Kaiki -- the tea record

At the welcome chakai for Dr. Genshitsu a couple of weeks ago at the Fairmont Hotel in Seattle, we were fortunate to be provided with a program of events by the hosts, the Chado Urasenke Tankokai Seattle Association. Included in the program was a kaiki for both seki (tea gathering sessions). These tea records have survived from Rikyu’s time and by looking at them, we get an idea of what kind of tea gatherings and utensils that were used in those long ago tea gatherings.

In one room there was a Misonodana (table style) tea and in another there was a Chabako (portable traveling box) with many utensils done by very well known collectible artists. The kaiki is a record of the tea utensils and the sweets or other food served at a tea gathering. It serves as a personal memento of the gathering, and as a record of the host’s thoughtfulness in putting together a particular arrangement of utensils.

For example in the Misonodana seki the kettle was a hexagonal Mt. Fuji hailstone kettle made by Josei Sato. The mizusashi (cold water jar) was a Shoko ware cherry blossom with a box inscribed by Hounsai Daisosho. The chashaku (tea scoop) was made by Hounsai Daisosho and its poetic name is “Jiai” (deep compassion).

The chabako seki had an octagonal iron kettle with scenery on all sides; its handle was a bamboo pattern with inlaid silver. The chabako was Setsugekka (snow, moon, flower) box made by Ikkan (one of the famous ten craftsman lines of the Sen families). It came in a box inscribed by Tantansai (14th generation Urasenke grand tea master) and was one of only three boxes ever made. The natsume (tea container) was flat natsume with cherry blossoms and a petal lacquered in the back of the lid, made by Sotetsu, another one of the ten craft families.

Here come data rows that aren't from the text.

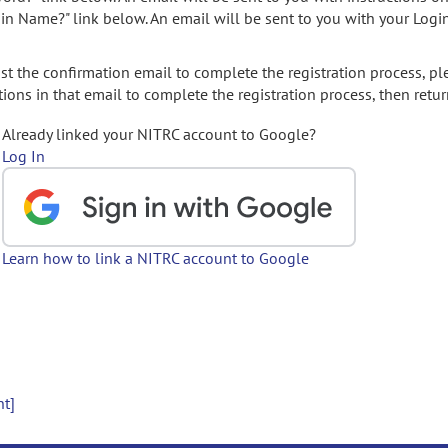
gin Name?" link below. An email will be sent to you with your Logi
t the confirmation email to complete the registration process, pl
ions in that email to complete the registration process, then retur
Already linked your NITRC account to Google?
Log In
Learn how to link a NITRC account to Google
nt]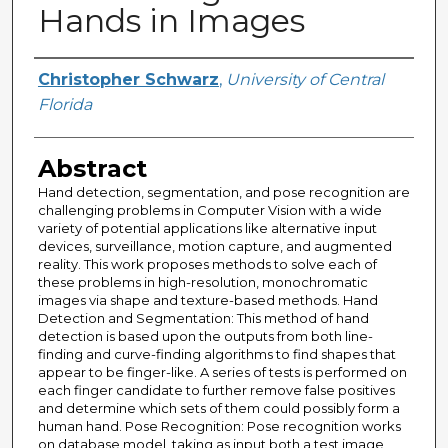
Hands in Images
Author
Christopher Schwarz
,
University of Central
Florida
Abstract
Hand detection, segmentation, and pose recognition are
challenging problems in Computer Vision with a wide
variety of potential applications like alternative input
devices, surveillance, motion capture, and augmented
reality. This work proposes methods to solve each of
these problems in high-resolution, monochromatic
images via shape and texture-based methods. Hand
Detection and Segmentation: This method of hand
detection is based upon the outputs from both line-
finding and curve-finding algorithms to find shapes that
appear to be finger-like. A series of tests is performed on
each finger candidate to further remove false positives
and determine which sets of them could possibly form a
human hand. Pose Recognition: Pose recognition works
on database model, taking as input both a test image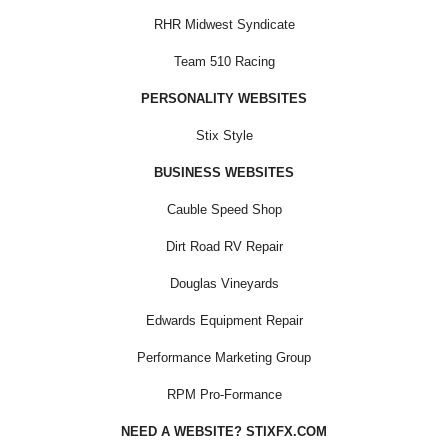
RHR Midwest Syndicate
Team 510 Racing
PERSONALITY WEBSITES
Stix Style
BUSINESS WEBSITES
Cauble Speed Shop
Dirt Road RV Repair
Douglas Vineyards
Edwards Equipment Repair
Performance Marketing Group
RPM Pro-Formance
NEED A WEBSITE? STIXFX.COM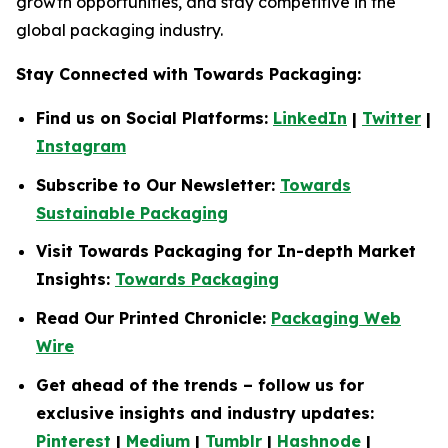
growth opportunities, and stay competitive in the
global packaging industry.
Stay Connected with Towards Packaging:
Find us on Social Platforms:
LinkedIn
|
Twitter
|
Instagram
Subscribe to Our Newsletter:
Towards
Sustainable Packaging
Visit Towards Packaging for In-depth Market
Insights:
Towards Packaging
Read Our Printed Chronicle:
Packaging Web
Wire
Get ahead of the trends – follow us for
exclusive insights and industry updates:
Pinterest
|
Medium
|
Tumblr
|
Hashnode
|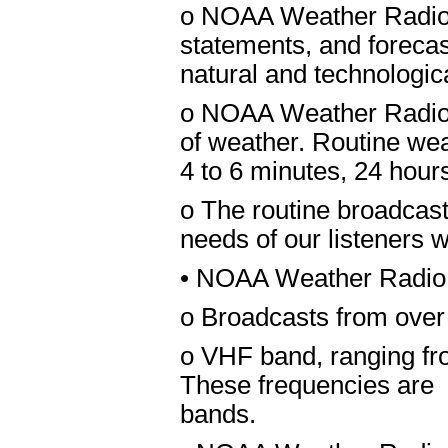
o NOAA Weather Radio 
statements, and forecast
natural and technologic
o NOAA Weather Radio A
of weather. Routine wea
4 to 6 minutes, 24 hour
o The routine broadcasts
needs of our listeners w
• NOAA Weather Radio N
o Broadcasts from over
o VHF band, ranging f
These frequencies are
bands.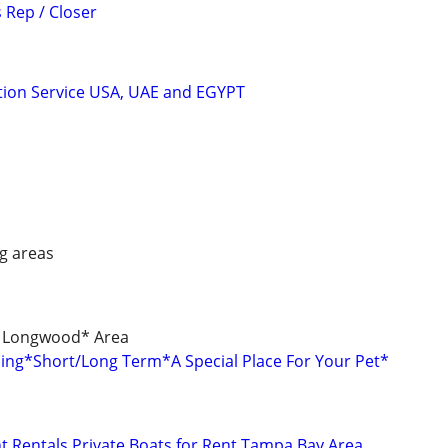
 Rep / Closer
tion Service USA, UAE and EGYPT
g areas
/ Longwood* Area
rding*Short/Long Term*A Special Place For Your Pet*
 Rentals Private Boats for Rent Tampa Bay Area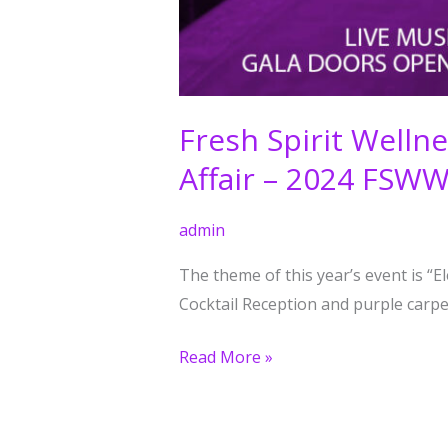
Fresh Spirit Well
Affair – 2024 FSW
admin
The theme of this year’s event is “
Cocktail Reception and purple carpet
Read More »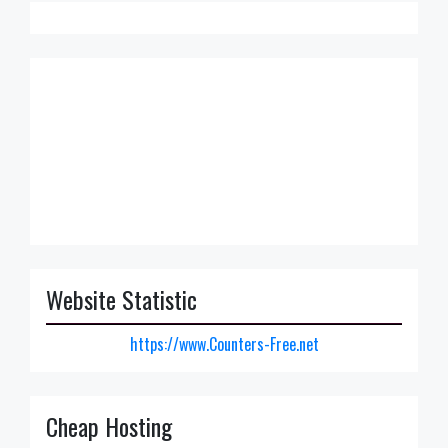
Website Statistic
https://www.Counters-Free.net
Cheap Hosting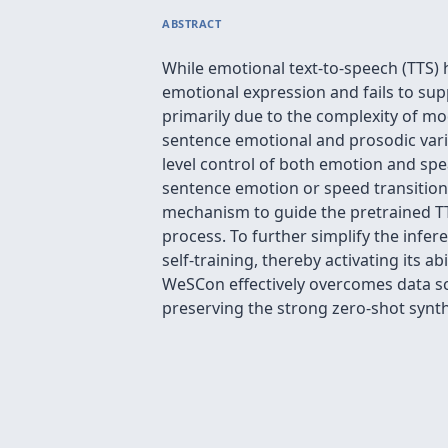
ABSTRACT
While emotional text-to-speech (TTS) 
emotional expression and fails to sup
primarily due to the complexity of mo
sentence emotional and prosodic varia
level control of both emotion and spe
sentence emotion or speed transition
mechanism to guide the pretrained TT
process. To further simplify the infe
self-training, thereby activating its 
WeSCon effectively overcomes data sca
preserving the strong zero-shot synthe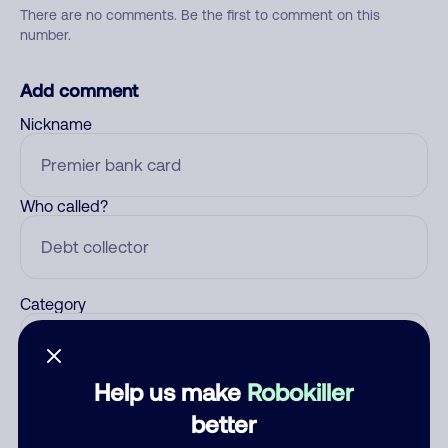
There are no comments. Be the first to comment on this
number.
Add comment
Nickname
Who called?
Category
Help us make
Robokiller
Comment
better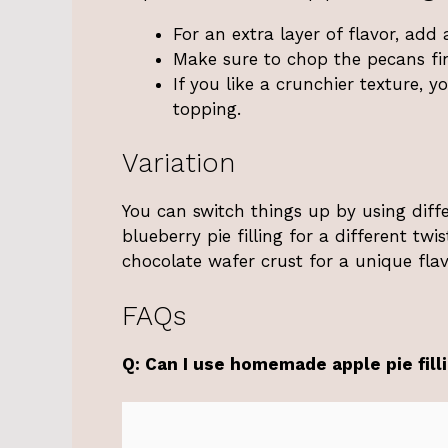
For an extra layer of flavor, ad
Make sure to chop the pecans fin
If you like a crunchier texture, 
topping.
Variation
You can switch things up by using differe
blueberry pie filling for a different twi
chocolate wafer crust for a unique flavo
FAQs
Q: Can I use homemade apple pie fill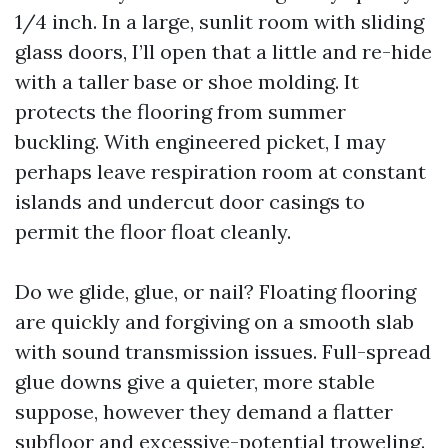
1/4 inch. In a large, sunlit room with sliding
glass doors, I’ll open that a little and re-hide
with a taller base or shoe molding. It
protects the flooring from summer
buckling. With engineered picket, I may
perhaps leave respiration room at constant
islands and undercut door casings to
permit the floor float cleanly.
Do we glide, glue, or nail? Floating flooring
are quickly and forgiving on a smooth slab
with sound transmission issues. Full-spread
glue downs give a quieter, more stable
suppose, however they demand a flatter
subfloor and excessive-potential troweling.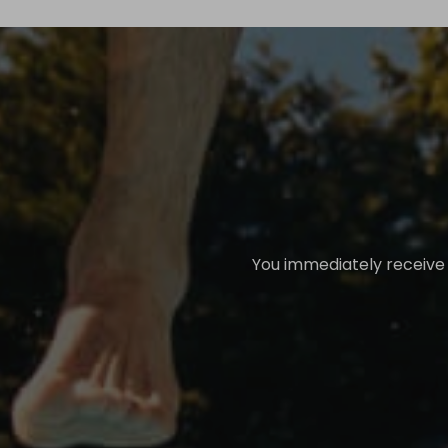
You immediately receive a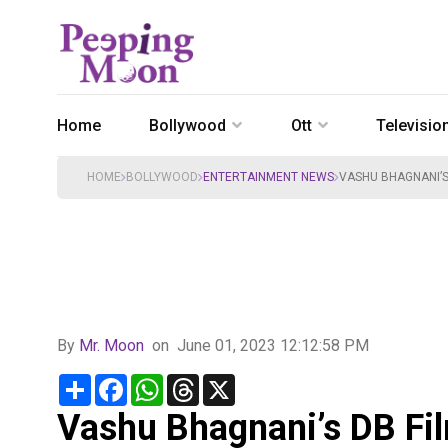
Home
Bollywood
Ott
Televisio
HOME
BOLLYWOOD
ENTERTAINMENT NEWS
VASHU BHAGNANI’S 
By
Mr. Moon
on
June 01, 2023 12:12:58 PM
Share
Facebook
WhatsApp
Threads
X
Vashu Bhagnani’s DB Fi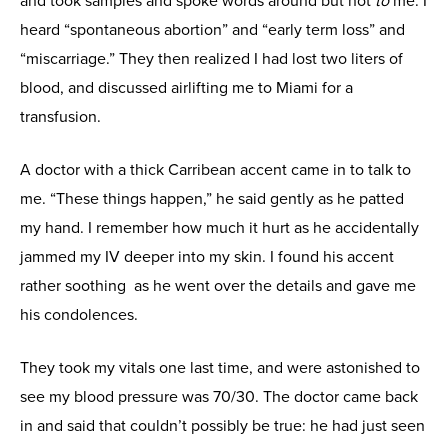
and took samples and spoke words around but not
to
me. I
heard “spontaneous abortion” and “early term loss” and
“miscarriage.” They then realized I had lost two liters of
blood, and discussed airlifting me to Miami for a
transfusion.
A doctor with a thick Carribean accent came in to talk to
me. “These things happen,” he said gently as he patted
my hand. I remember how much it hurt as he accidentally
jammed my IV deeper into my skin. I found his accent
rather soothing as he went over the details and gave me
his condolences.
They took my vitals one last time, and were astonished to
see my blood pressure was 70/30. The doctor came back
in and said that couldn’t possibly be true: he had just seen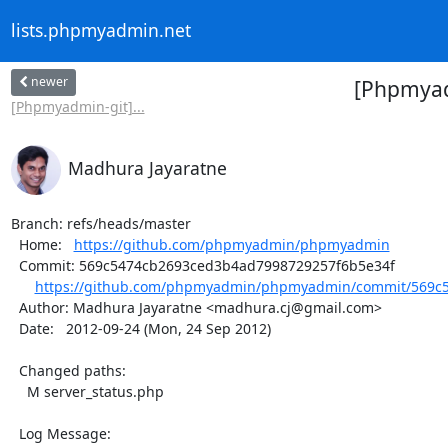
lists.phpmyadmin.net
newer
[Phpmyad
[Phpmyadmin-git]...
Madhura Jayaratne
Branch: refs/heads/master

  Home:   
https://github.com/phpmyadmin/phpmyadmin
  Commit: 569c5474cb2693ced3b4ad7998729257f6b5e34f

https://github.com/phpmyadmin/phpmyadmin/commit/569c5
  Author: Madhura Jayaratne <madhura.cj@gmail.com>

  Date:   2012-09-24 (Mon, 24 Sep 2012)

  Changed paths:

    M server_status.php

  Log Message:
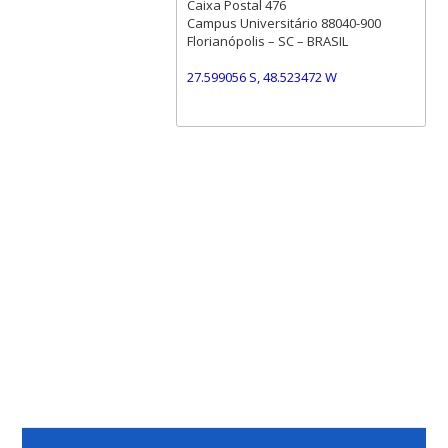
Caixa Postal 476
Campus Universitário 88040-900
Florianópolis – SC – BRASIL
27.599056 S, 48.523472 W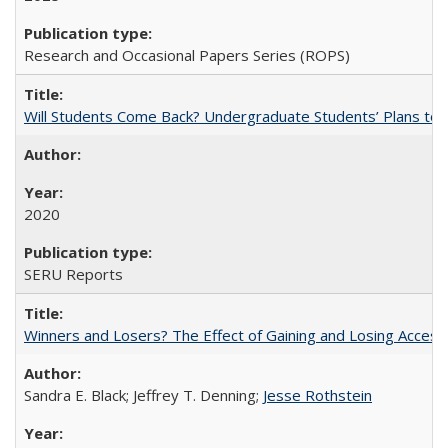
Research and Occasional Papers Series (ROPS)
Will Students Come Back? Undergraduate Students’ Plans to Re
2020
SERU Reports
Winners and Losers? The Effect of Gaining and Losing Access
Sandra E. Black; Jeffrey T. Denning;
Jesse Rothstein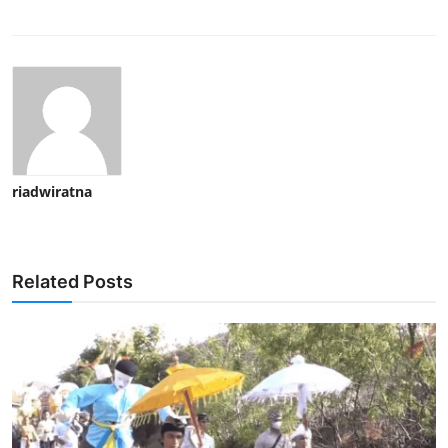
riadwiratna
Related Posts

These are just examples of some of the utensils that were used. I personally did not get to see all of the utensils close up because I was working in the back. (But I did get to wash the black raku bowl by Seinyu, what a thrill). So I was able to at least see what kinds of utensils were used in the seki.

I have kept all of the kaiki I have received, and I look at them when ever I am putting together utensils for a tea gathering. It gives me ideas and also I get to re-live the tea gathering that I attended previously.


  1. Thank you for sharing the kaiki from Seattle. This gives such a strong sense of the taste of Daisosho and of the atmosphere of the seki. It's wonderful.

    Kaiki is something that doesn't seem to be much discussed in English, so your explanation is really kind and helpful. I've started writing a kaiki for every tea event I attend so that I have a lasting mental photograph of the utensils selected by the host. (Sometimes the subtler or deeper reasons for the selection only become apparent to me later on - if even then! ;-)

  2. chamekke,

    Thank you for reading the blog and commenting. I am still thrilled about Daisosho's visit to Seattle. It is good to make notes about tea events you attend. Like you said, sometimes the subtler reasons for utensil selection and how it fits the theme of the gathering is only apparent later on.

    You are apparently a good chado student, and have attended many tea events. I hope you will continue to contribute your experience. I appreciate your perspective, too.

    Please feel welcome to continue sharing.